OD: But I worked hard. When you’re talking about working with Jamie Foxx, Leonardo DiCaprio, Christoph Waltz, Walton Goggins, Kerry Washington, and working that caliber of actor every day for five months— if you don’t get better, you’re not alive. Just to watch those men and women act, it changed a lot of things with me, you know, and knowing what I’m doing is sitting there and talking with DiCaprio or Washington, or talking to Walton Goggins every day, and he’s telling me his process, what I need to do to become a better actor. And listening to Tarantino himself, you know, we sat back at two or three o’clock in the morning just talking film and all of that, that was the best experience I’ve ever had as an actor… and it wasn’t the stardom of the movie, it was the learning from those people.
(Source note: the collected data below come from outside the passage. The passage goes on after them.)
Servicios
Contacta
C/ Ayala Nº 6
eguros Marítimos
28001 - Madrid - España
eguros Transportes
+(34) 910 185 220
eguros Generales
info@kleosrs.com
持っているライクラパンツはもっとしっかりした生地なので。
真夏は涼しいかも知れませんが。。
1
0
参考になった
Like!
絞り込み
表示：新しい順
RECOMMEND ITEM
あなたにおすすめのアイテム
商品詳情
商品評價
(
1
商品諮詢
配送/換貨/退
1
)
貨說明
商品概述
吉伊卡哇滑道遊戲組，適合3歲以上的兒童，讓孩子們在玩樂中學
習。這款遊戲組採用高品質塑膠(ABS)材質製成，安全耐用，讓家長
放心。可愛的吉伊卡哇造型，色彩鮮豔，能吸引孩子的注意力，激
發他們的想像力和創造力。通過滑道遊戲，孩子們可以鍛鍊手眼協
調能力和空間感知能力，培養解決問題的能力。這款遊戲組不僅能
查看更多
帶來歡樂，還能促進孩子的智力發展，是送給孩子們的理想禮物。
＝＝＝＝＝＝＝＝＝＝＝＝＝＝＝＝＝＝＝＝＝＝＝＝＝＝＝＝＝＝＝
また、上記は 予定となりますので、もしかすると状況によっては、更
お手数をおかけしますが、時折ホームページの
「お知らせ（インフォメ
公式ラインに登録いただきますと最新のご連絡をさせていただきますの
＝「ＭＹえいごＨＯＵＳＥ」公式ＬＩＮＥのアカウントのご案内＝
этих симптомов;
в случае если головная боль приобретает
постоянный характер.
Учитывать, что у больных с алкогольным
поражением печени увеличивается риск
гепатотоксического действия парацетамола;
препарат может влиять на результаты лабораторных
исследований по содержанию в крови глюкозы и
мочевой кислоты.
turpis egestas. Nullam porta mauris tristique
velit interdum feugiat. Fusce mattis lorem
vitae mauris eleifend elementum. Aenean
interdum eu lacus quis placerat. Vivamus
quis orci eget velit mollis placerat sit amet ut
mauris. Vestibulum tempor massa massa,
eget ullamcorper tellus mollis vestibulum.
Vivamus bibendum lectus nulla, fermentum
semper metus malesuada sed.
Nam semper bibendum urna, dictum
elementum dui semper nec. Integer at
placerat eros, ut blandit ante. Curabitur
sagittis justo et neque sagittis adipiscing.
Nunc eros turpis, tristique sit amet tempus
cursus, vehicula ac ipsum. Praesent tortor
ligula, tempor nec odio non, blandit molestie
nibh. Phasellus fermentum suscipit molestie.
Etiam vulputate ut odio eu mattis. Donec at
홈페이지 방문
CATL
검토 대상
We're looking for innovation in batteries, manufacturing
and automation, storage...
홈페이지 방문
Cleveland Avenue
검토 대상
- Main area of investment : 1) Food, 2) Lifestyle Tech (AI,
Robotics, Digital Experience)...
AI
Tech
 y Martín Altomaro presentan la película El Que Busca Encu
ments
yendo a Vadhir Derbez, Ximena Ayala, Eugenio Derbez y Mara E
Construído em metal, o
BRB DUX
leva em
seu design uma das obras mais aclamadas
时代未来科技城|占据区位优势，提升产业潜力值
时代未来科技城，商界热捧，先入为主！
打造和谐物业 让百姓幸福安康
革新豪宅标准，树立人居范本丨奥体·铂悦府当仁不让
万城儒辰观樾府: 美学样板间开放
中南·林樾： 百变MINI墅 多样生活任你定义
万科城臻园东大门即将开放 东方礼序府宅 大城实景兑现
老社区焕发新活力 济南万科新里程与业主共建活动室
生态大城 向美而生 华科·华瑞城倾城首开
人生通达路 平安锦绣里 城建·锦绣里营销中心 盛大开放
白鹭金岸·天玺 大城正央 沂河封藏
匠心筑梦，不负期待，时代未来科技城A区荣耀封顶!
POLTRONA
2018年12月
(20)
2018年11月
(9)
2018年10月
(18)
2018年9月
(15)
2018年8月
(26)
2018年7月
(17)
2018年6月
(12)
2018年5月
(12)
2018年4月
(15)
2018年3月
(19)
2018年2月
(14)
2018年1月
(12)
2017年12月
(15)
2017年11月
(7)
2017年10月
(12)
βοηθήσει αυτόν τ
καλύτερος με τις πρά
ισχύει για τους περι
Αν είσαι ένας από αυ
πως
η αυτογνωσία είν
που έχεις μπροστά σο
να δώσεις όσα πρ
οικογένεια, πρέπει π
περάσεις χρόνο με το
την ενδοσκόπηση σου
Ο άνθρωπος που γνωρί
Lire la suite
And [Samuel L. Jackson], he’s a god, know what I’m saying? He always has been… And I just took advantage of what I was doing, and I knew exactly what company I was in. And I was saying to myself, “Man, if I can’t become a better actor after doing this movie, then I’m not doing it right.”

TCC: So, if you weren’t acting right now, if acting wasn’t an option, what would you be doing?

OD: I’d probably be in the inner city. I’d be just coaching football, teaching music, teaching something for inner city kids, man. That’s something I’ll probably end up doing later on in life. I’ll open up a charter school or something, probably in Atlanta, Georgia. Something with inner city kids so they could have— especially with funding for the arts being taken out of schools. I would love to, if I have the money someday, open up a charter school or one of those. I come from an arts school, so I would love to bring that back.

TCC: Does a performing arts school make all the difference then, in the lives of young people who want to act?

OD: Well, it’s a different life. It’s something different. I was 12 years old when I first heard a Beatles song, you know. This was in Decatur, Georgia, and there wasn’t nobody playing the Beatles. And the day that I heard the Beatles was the day my life changed. It was like “Oh God! It’s something else!”… or the day that I first went to the [Dekalb Center for the Performing Arts]. It’s just something else that’s out there that a lot of people don’t ever get a chance to see. I mean, I’m out here in Los Angeles, and I talk to kids a lot of times when I go to inner city communities, and they don’t even go to Hollywood. They’re like, “It’s not for me. I’m not going anywhere. There’s nowhere for me to go.” If you go to Brooklyn in New York, you know, they don’t ever go to Manhattan because they don’t have to. But when you see that there’s a whole world out there, man, that could change everything in a kid. It could change their opportunities.